* Action item
Return copies of the lines below that mention "حاجبه".

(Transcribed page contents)
'''
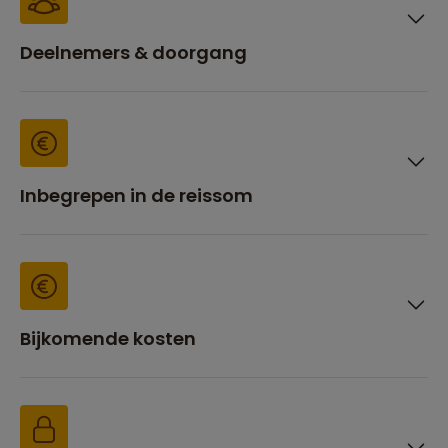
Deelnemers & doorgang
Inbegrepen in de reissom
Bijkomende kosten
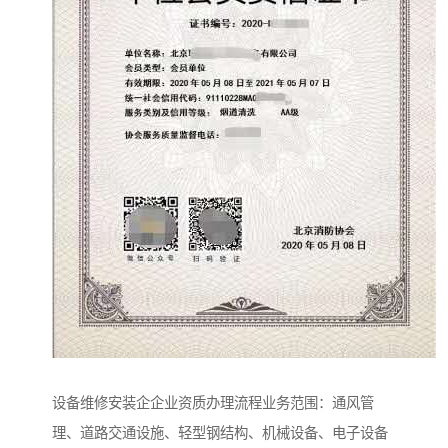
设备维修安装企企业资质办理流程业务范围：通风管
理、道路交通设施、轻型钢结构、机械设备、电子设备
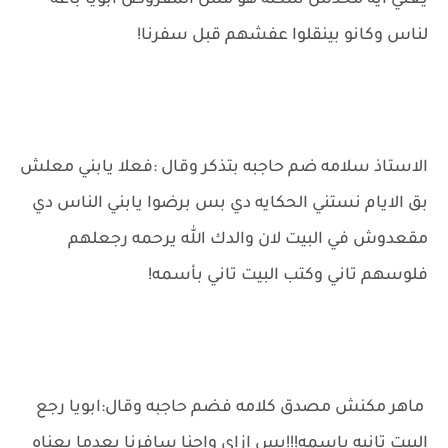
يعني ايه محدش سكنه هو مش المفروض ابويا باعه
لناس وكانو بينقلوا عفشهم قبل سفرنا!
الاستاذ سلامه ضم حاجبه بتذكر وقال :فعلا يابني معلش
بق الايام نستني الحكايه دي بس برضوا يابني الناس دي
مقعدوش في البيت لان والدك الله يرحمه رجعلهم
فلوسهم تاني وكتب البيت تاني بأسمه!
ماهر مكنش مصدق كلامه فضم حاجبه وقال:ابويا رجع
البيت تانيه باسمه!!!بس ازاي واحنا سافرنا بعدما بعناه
'''
'''
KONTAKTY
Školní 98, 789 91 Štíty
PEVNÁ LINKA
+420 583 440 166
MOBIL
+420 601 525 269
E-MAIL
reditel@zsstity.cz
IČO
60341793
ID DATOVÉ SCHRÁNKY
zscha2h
'''
* Finished exercise
الاستاذ سلامه ضم حاجبه بتذكر وقال :فعلا يابني معلش
ماهر مكنش مصدق كلامه فضم حاجبه وقال:ابويا رجع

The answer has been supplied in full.